The metadata and catalogue search is also available for the Photo Archive on Black Country History: http://blackcountryhistory.org/collections/search/?q=dc.identifier:D-EXP/P/*
where it is shown in aggregation with the other regional archives, and is itself a Collection within Wolverhampton Archive aggregated set.
We have approached other projects using our API centred approach for business archives within City archives – for example the Minton Archive and the Michelin Archive.
What is key to this approach is that we have not imported the archival descriptions into the front end Collection Management Systems. They are kept quite separate : this effect can be seen with these searches:
http://blackcountryhistory.org/collections/search/?q=dc.identifier:D-EXP/P/*
http://www.wolverhamptonart.org.uk/collections/search?s=dc.identifier:D-EXP/P/*
https://photo-archive.expressandstar.co.uk/collections/search?s=*:*
The front end Collection Management System search plugin is then locked to a Collection (can be Series, sub series) to just search within. We can also produce thematic front ends – this is how our First World War websites work, they are subject ‘locked’ to keyword filters.

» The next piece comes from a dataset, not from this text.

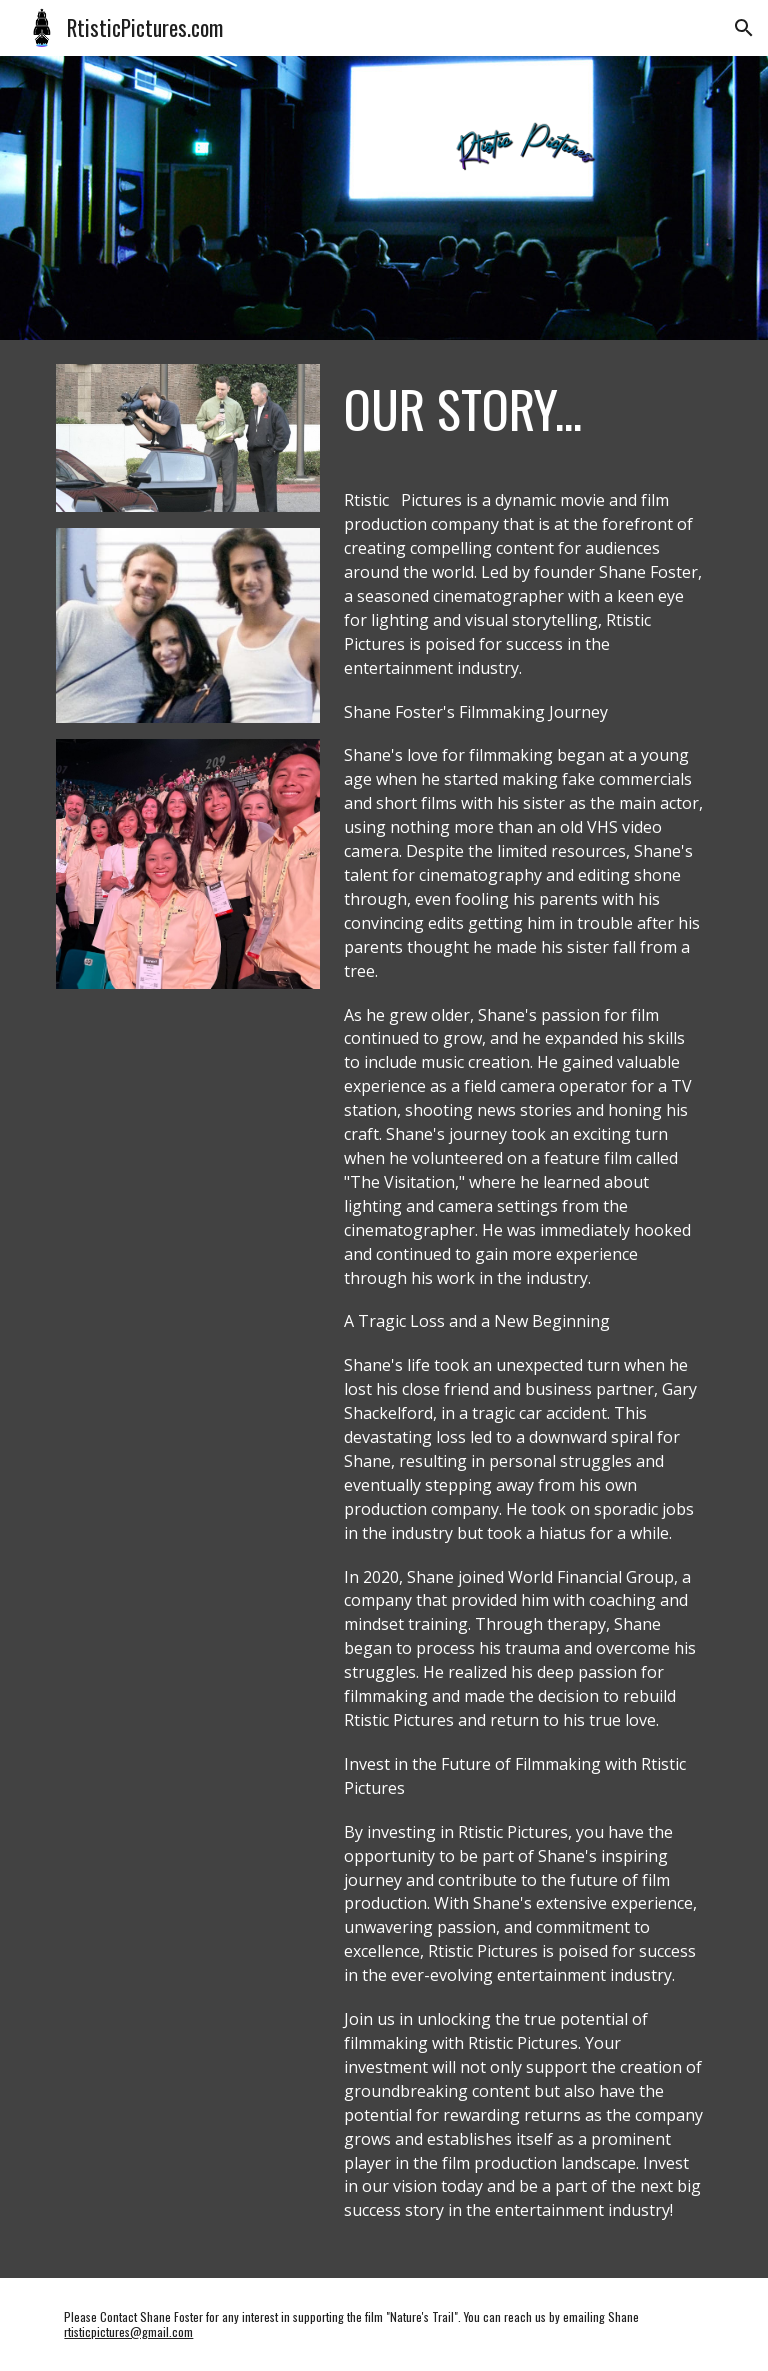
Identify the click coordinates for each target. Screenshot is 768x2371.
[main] (523, 409)
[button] (744, 28)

An API centred approach means that our projects can be both Content Management System agnostic (swap from WordPress to Drupal to Joomla to Umbraco) and Collection Management System agnostic – retain the persistent identifiers and swap between CALM and AtoM, for example.
Our approach also offers rapid tooling : as Wolverhampton Archives is already a CollectionsBase user and aggregation partner, already had a CALM ingress transform, bringing in the Express and Star archive and producing a front end was straightforward. We look forward to the Express and Star project delivering nearly half a million photos in the coming years.